La plasticité cérébrale, le processus dynamique se déroulant dans notre cerveau lorsque nous apprenons par nos expériences, varie grandement avec l’âge. Quels en sont les mécanismes ? Une étude conduite par l’équipe d’Alberto Bacci à l’Institut du Cerveau et de la Moelle épinière (CNRS/Inserm/Sorbonne Université) a découvert le mécanisme sous-tendant la plasticité corticale sensorielle. Les résultats sont publiés dans la revue eLife.
Dans le cortex cérébral, la plasticité sensori-motrice est à la base de notre capacité à apprendre des choses et des compétences. Ce processus, accompagné d’un réarrangement des connexions cérébrales, est particulièrement intense au cours des fenêtres spécifiques du développement qu’on appelle les « périodes critiques ». Au cours de celles-ci, les circuits neuronaux s’adaptent au flux très important d’informations sensorielles reçues du monde extérieur. Ces fenêtres temporelles de plasticité sensori-motrices sont cruciales, par exemple, pour apprendre parfaitement une nouvelle langue, ou devenir excellent au violon ou au football.

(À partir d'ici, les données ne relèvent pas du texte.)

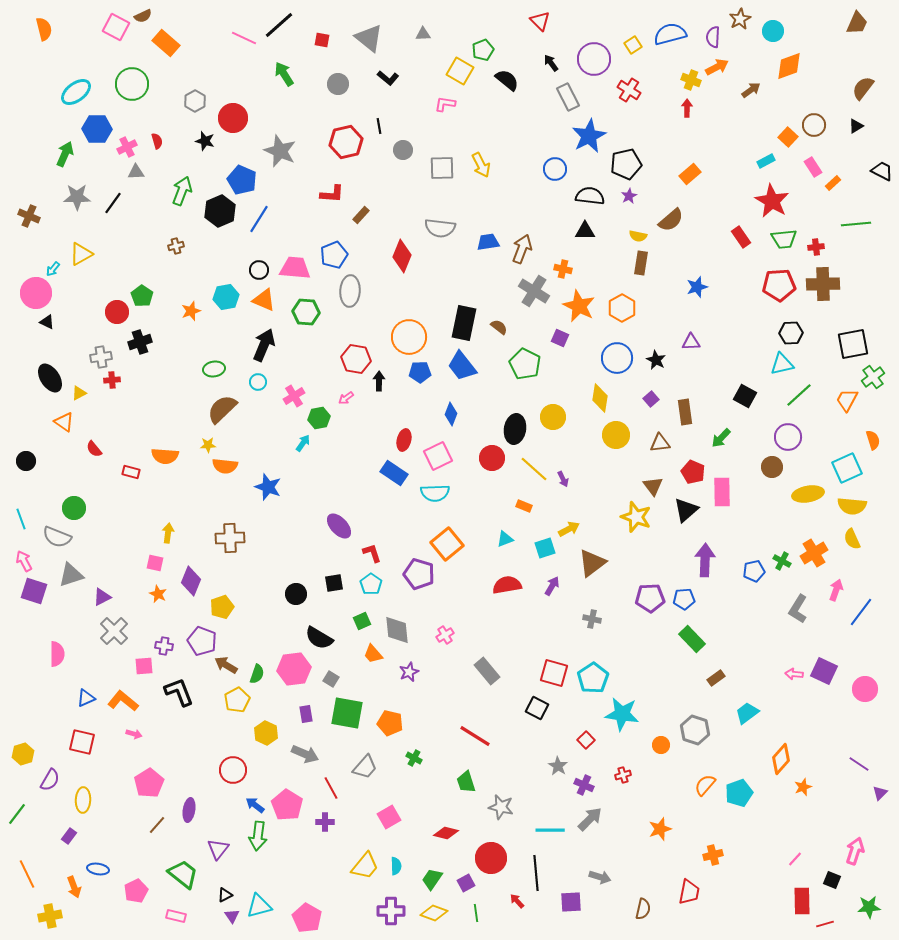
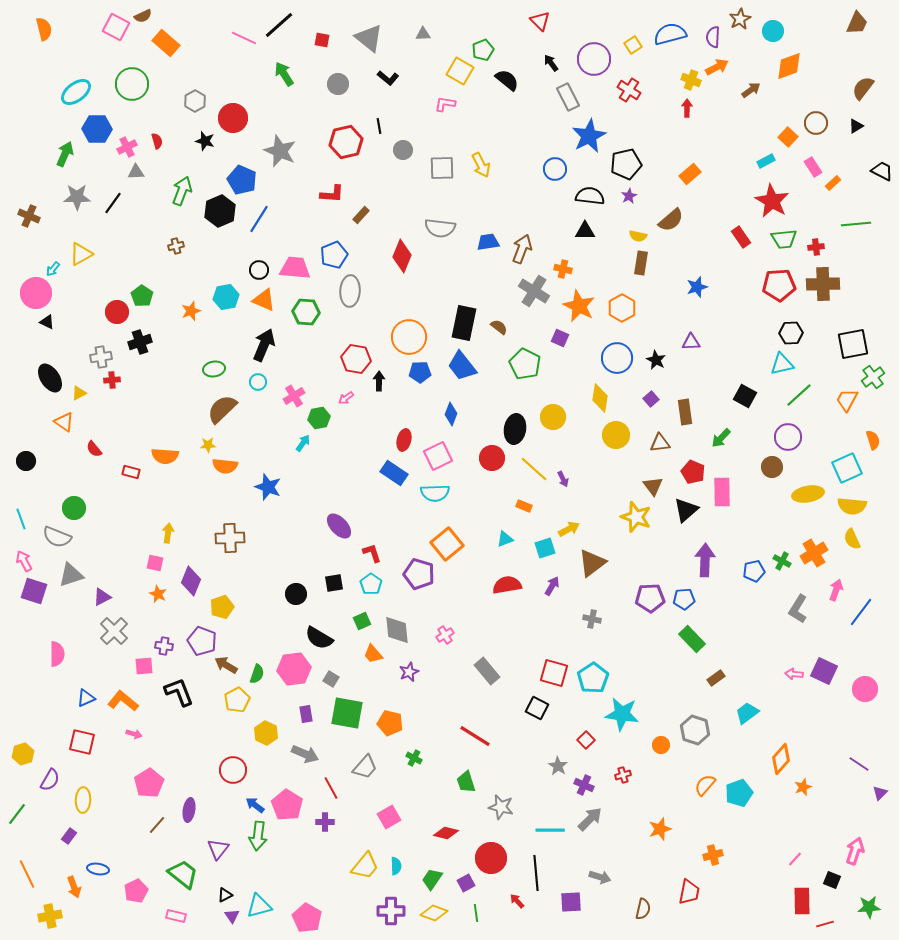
brown circle at (814, 125): moved 2 px right, 2 px up
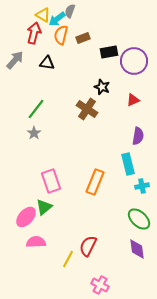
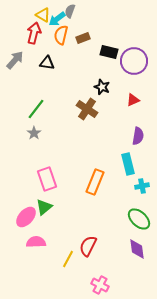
black rectangle: rotated 24 degrees clockwise
pink rectangle: moved 4 px left, 2 px up
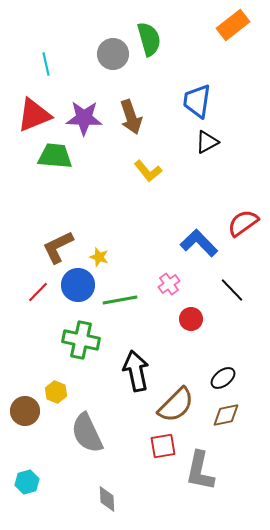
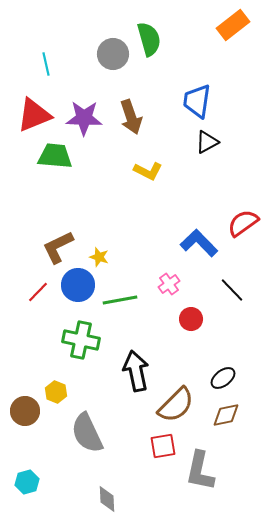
yellow L-shape: rotated 24 degrees counterclockwise
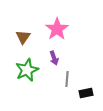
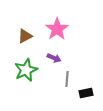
brown triangle: moved 2 px right, 1 px up; rotated 28 degrees clockwise
purple arrow: rotated 48 degrees counterclockwise
green star: moved 1 px left
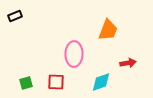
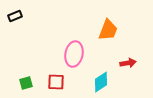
pink ellipse: rotated 10 degrees clockwise
cyan diamond: rotated 15 degrees counterclockwise
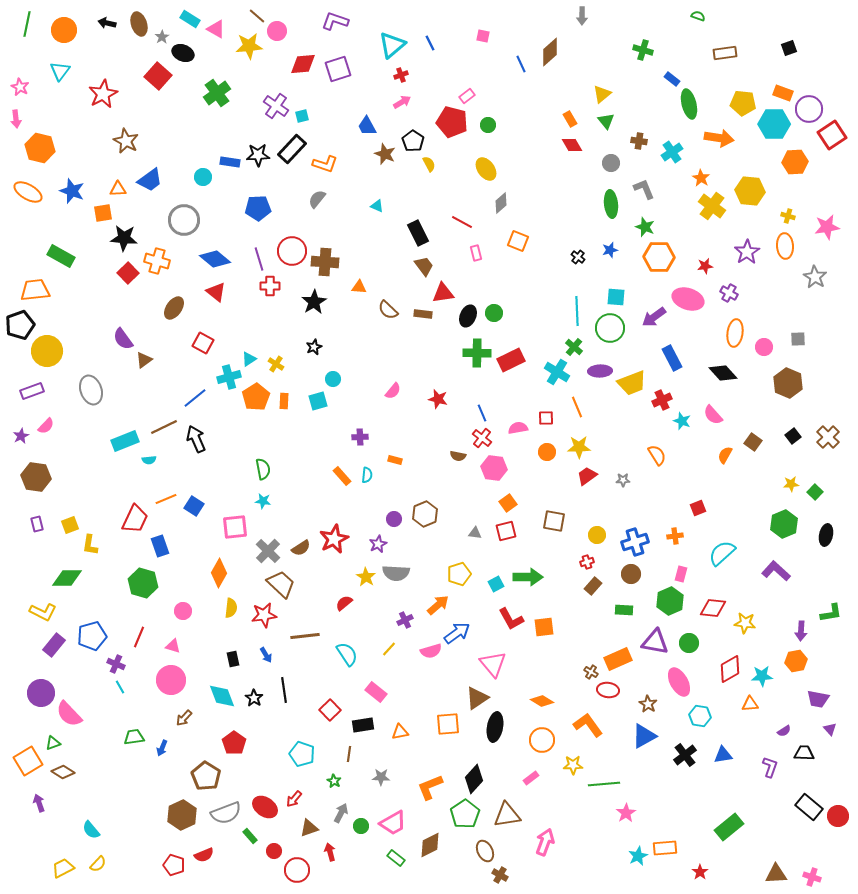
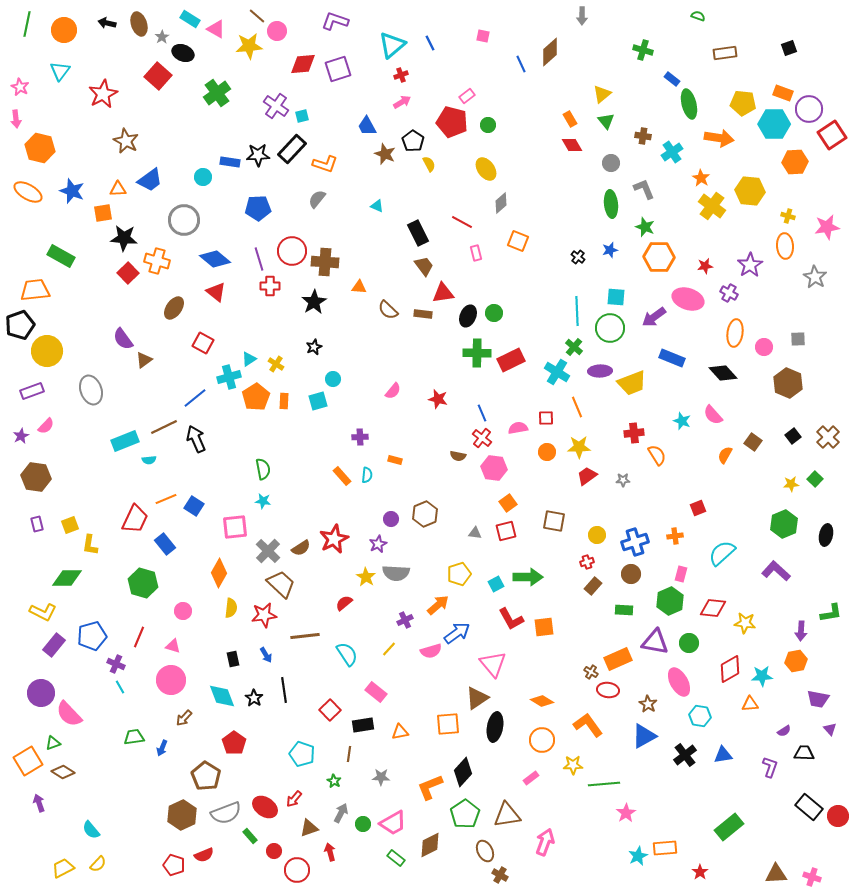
brown cross at (639, 141): moved 4 px right, 5 px up
purple star at (747, 252): moved 3 px right, 13 px down
blue rectangle at (672, 358): rotated 40 degrees counterclockwise
red cross at (662, 400): moved 28 px left, 33 px down; rotated 18 degrees clockwise
green square at (815, 492): moved 13 px up
purple circle at (394, 519): moved 3 px left
blue rectangle at (160, 546): moved 5 px right, 2 px up; rotated 20 degrees counterclockwise
black diamond at (474, 779): moved 11 px left, 7 px up
green circle at (361, 826): moved 2 px right, 2 px up
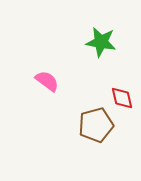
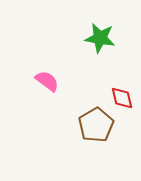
green star: moved 1 px left, 4 px up
brown pentagon: rotated 16 degrees counterclockwise
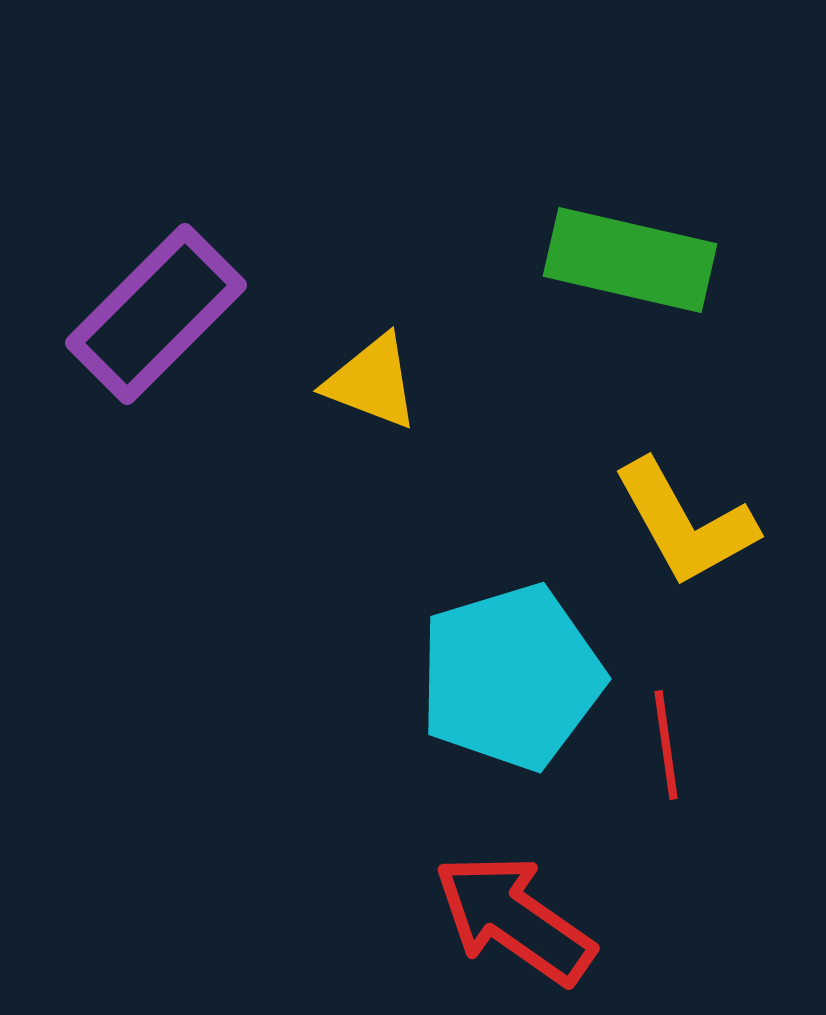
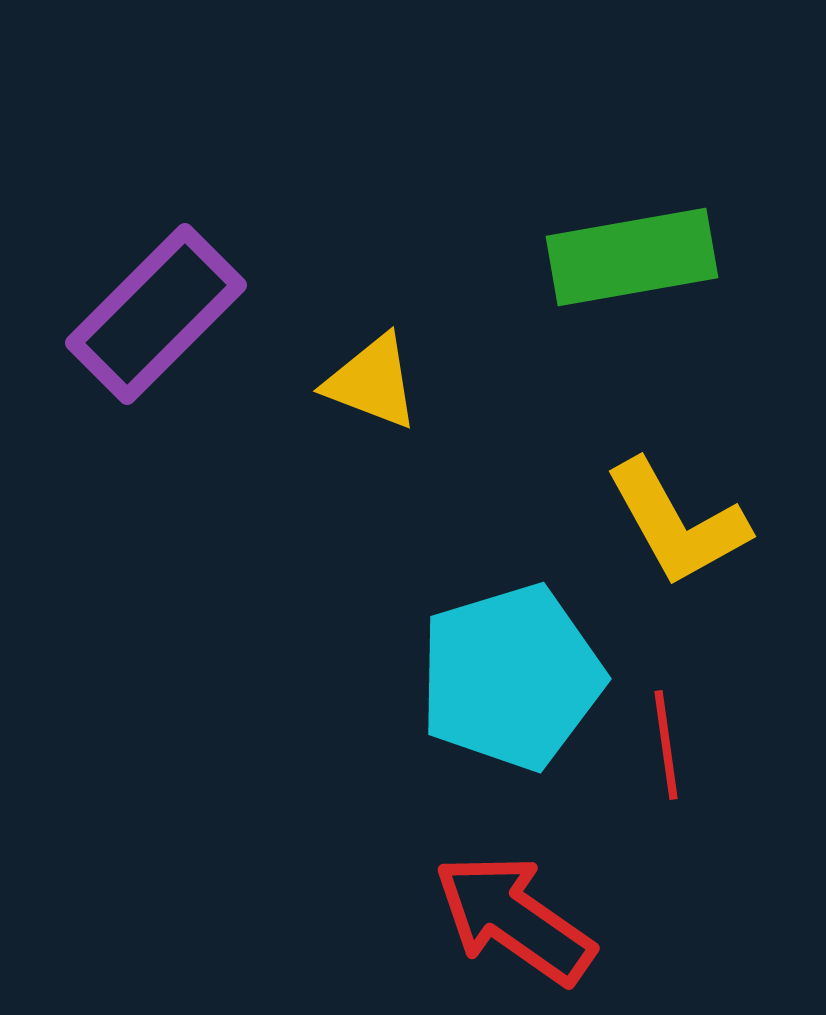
green rectangle: moved 2 px right, 3 px up; rotated 23 degrees counterclockwise
yellow L-shape: moved 8 px left
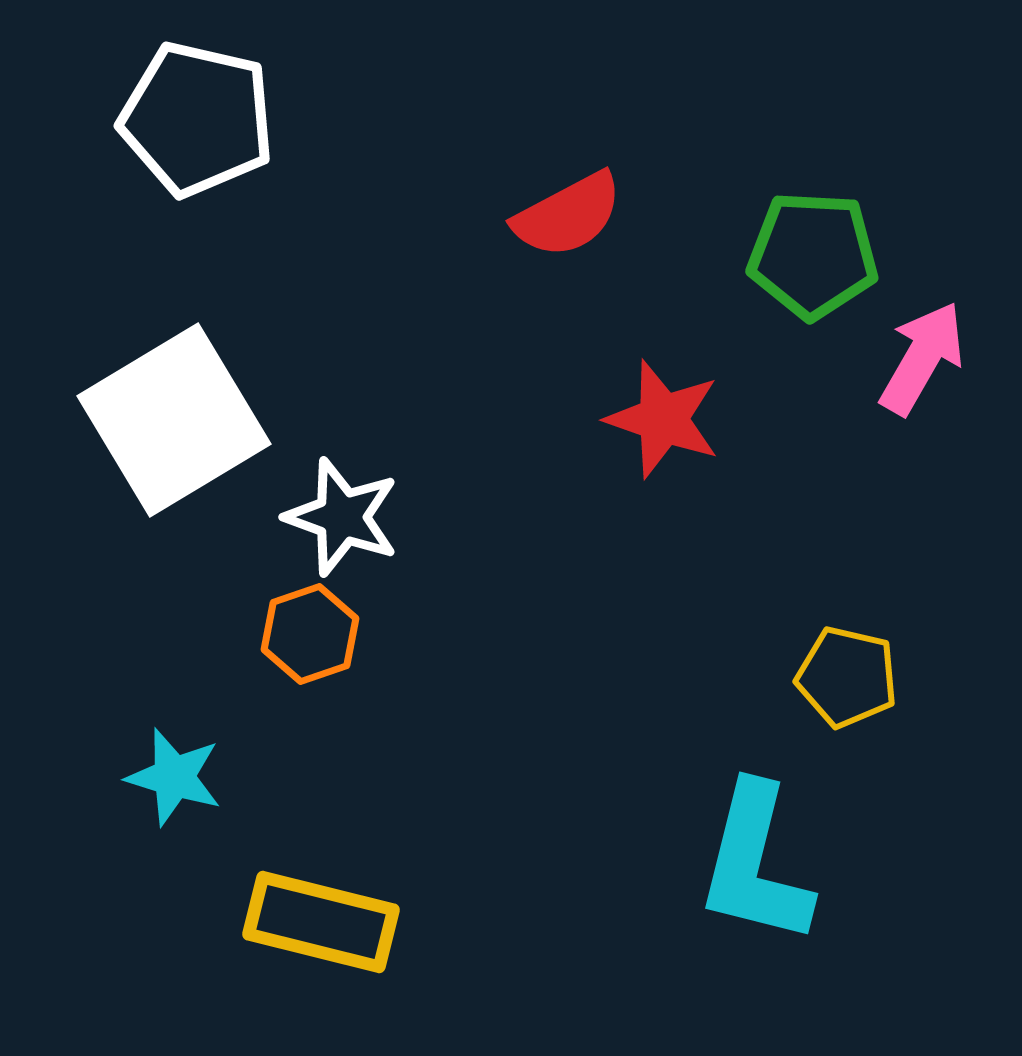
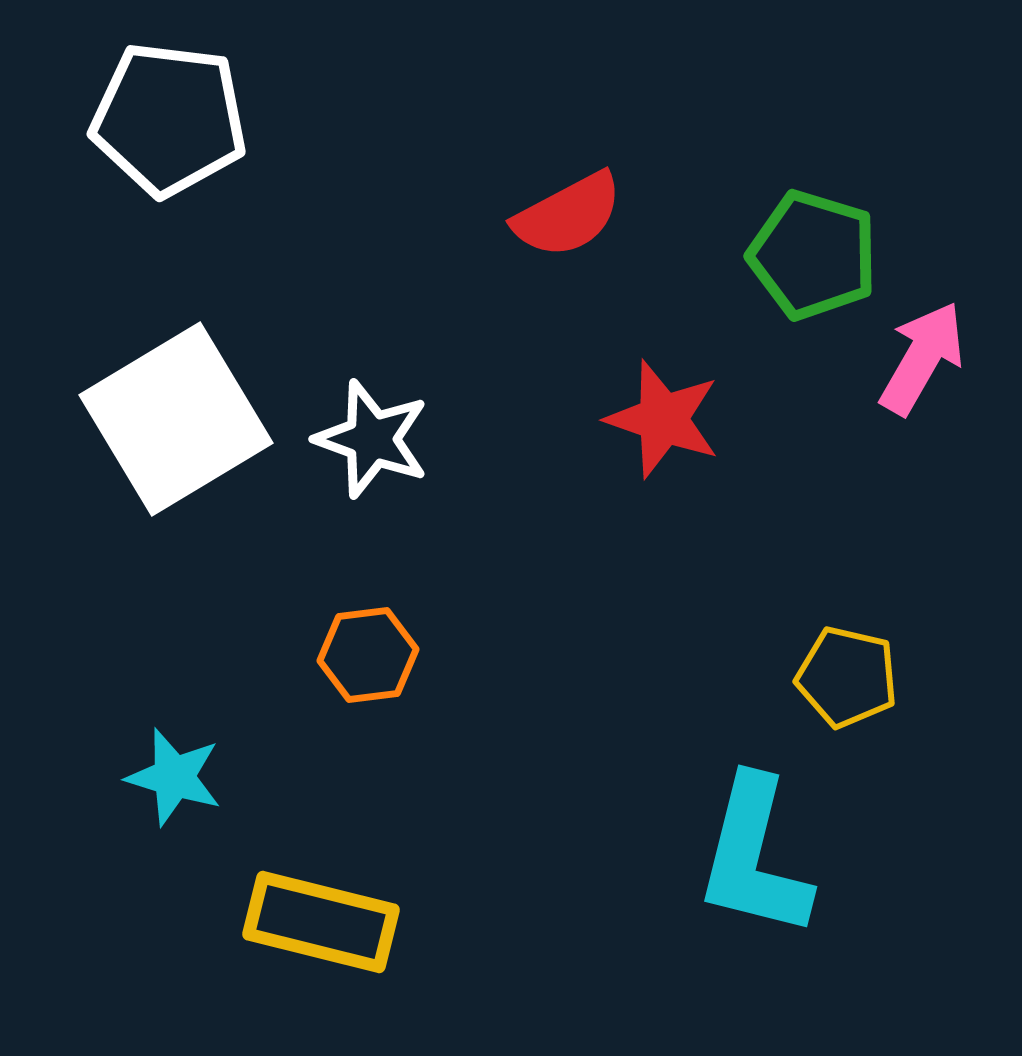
white pentagon: moved 28 px left; rotated 6 degrees counterclockwise
green pentagon: rotated 14 degrees clockwise
white square: moved 2 px right, 1 px up
white star: moved 30 px right, 78 px up
orange hexagon: moved 58 px right, 21 px down; rotated 12 degrees clockwise
cyan L-shape: moved 1 px left, 7 px up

Les périodes critiques du cortex cérébral sont des périodes transitoires, achevées avec l’aide de plusieurs acteurs moléculaires. Parmi ceux-ci, les filets péri-neuronaux (PNN) extracellulaires, composés d’un ensemble de protéines et de sucres complexes liés entre eux, jouent un rôle majeur pour « fermer » cette fenêtre de plasticité cérébrale. Ils forment une toile dense autour d’un type spécifique de neurones inhibiteurs, les cellules en panier (parvalbumin (PV) basket cells), uniquement à la fin de la période critique, limitant la plasticité chez les adultes. Les cellules en panier sont très importantes pour synchroniser l’activité de groupes de neurones, créant ainsi des motifs rythmiques d’influx nerveux. Dans le cortex visuel, ces motifs sont la façon qu’a le cerveau de représenter les informations provenant des yeux.
Dissoudre ces PNNs grâce à une enzyme entraîne une réouverture de la plasticité corticale chez l’adulte, mais les mécanismes exacts restent à élucider. L’équipe d’Alberto Bacci s’est penchée sur ce mécanisme dans le cas de la plasticité corticale visuelle. Ce type de plasticité peut moduler biais de dominance oculaire, le fait que l’hémisphère droit du cerveau reçoive plus d’informations sensorielles de la part de l’œil gauche et vice versa. Fermer un œil au cours de la période critique entraine une perte de ce biais, due à des changements de plasticité induit par la réduction de signaux sensoriels transmis depuis l’œil fermé. Les adultes ne peuvent pas modifier cette dominance oculaire à moins de retirer les filets péri-neuronaux. Quels sont les mécanismes derrière ce phénomène ?
Tous ces effets se retrouvent par ailleurs fortement réduits en cas de privation sensorielle, c’est-à-dire en fermant l’un des deux yeux. Cela indique que les effets des PNNs sur les signaux provenant du thalamus vers les cellules en panier dépendent principalement de l’expérience sensorielle visuelle.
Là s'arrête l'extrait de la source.